◆ Your instructions:
Please tally the lines in the data below that include the string "target", and reply with only the total.

◆ Information given:
*** Begin section ***
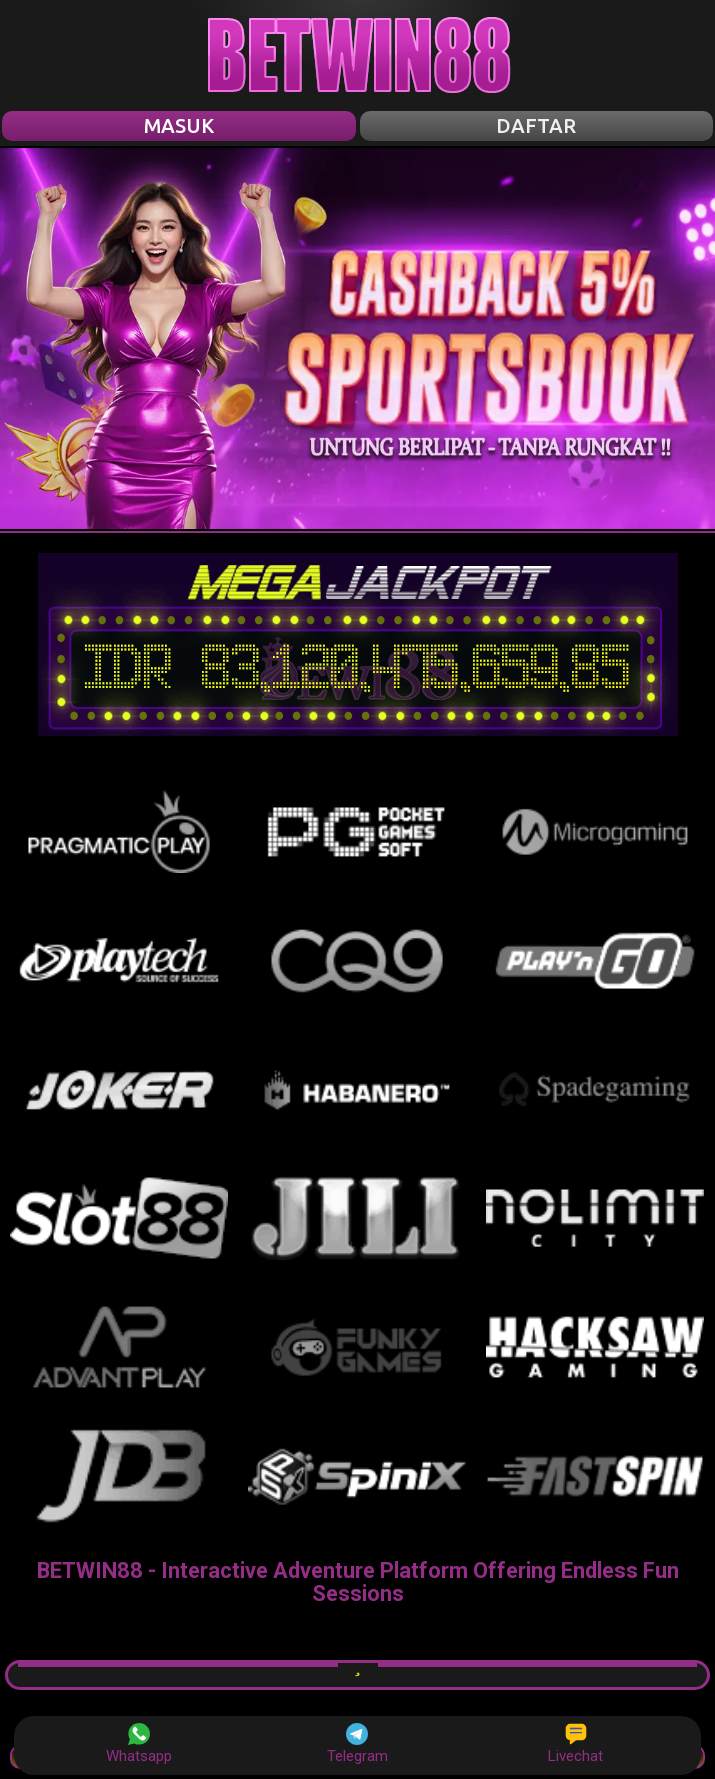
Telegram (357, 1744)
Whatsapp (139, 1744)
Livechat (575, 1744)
*** End section ***
*** Begin section ***
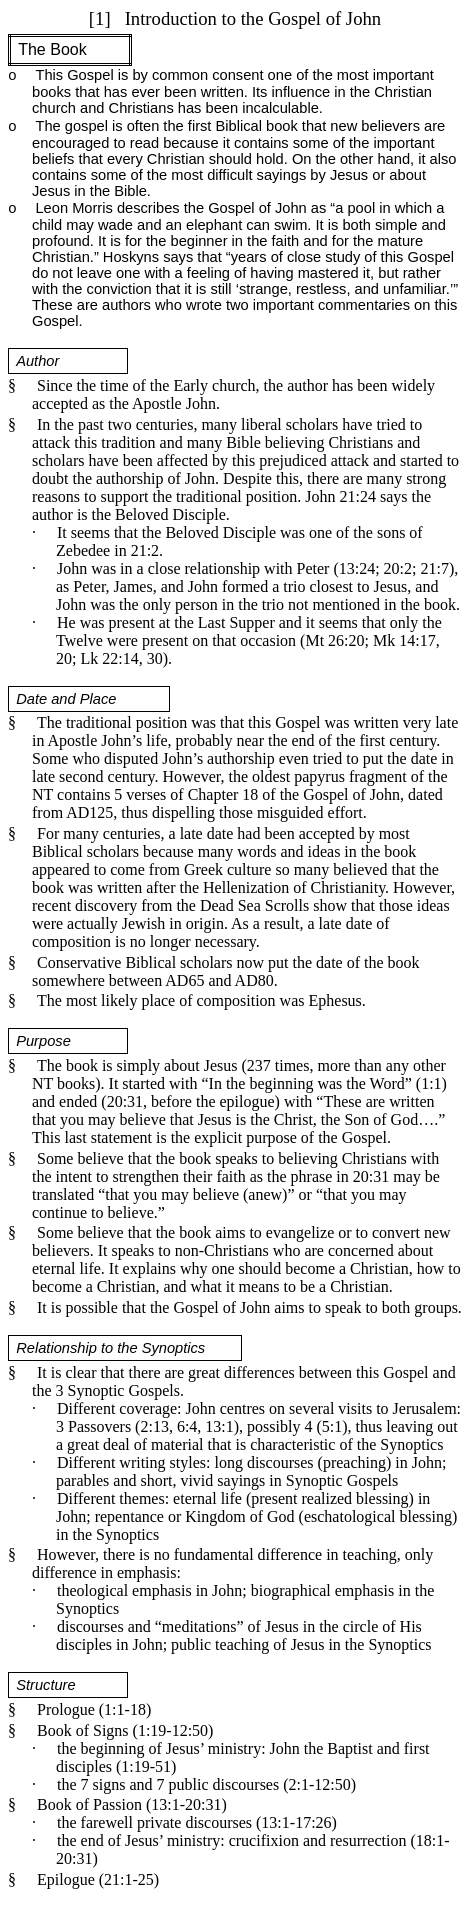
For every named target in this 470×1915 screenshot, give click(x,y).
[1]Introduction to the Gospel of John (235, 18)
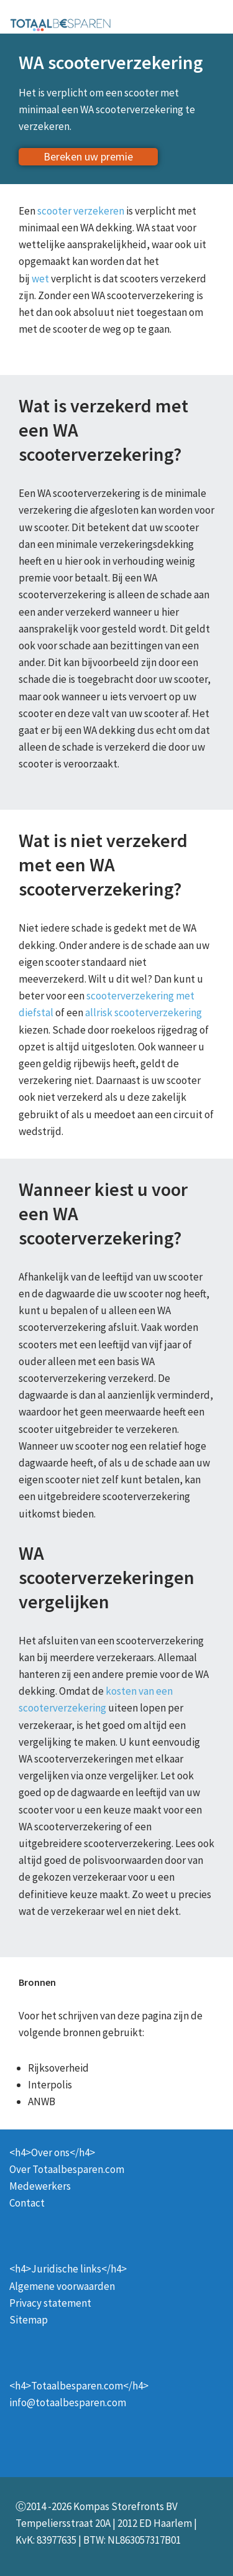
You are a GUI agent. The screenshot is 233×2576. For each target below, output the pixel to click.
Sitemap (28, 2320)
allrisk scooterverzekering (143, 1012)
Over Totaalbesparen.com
*** End section ***
*** Begin section ***
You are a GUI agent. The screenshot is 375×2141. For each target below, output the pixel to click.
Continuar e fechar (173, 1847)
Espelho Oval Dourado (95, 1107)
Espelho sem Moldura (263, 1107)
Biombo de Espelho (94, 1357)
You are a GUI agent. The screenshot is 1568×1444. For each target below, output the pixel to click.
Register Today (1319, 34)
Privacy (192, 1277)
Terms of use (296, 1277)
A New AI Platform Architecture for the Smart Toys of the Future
*** End section ***
◆ Solution for this problem:
4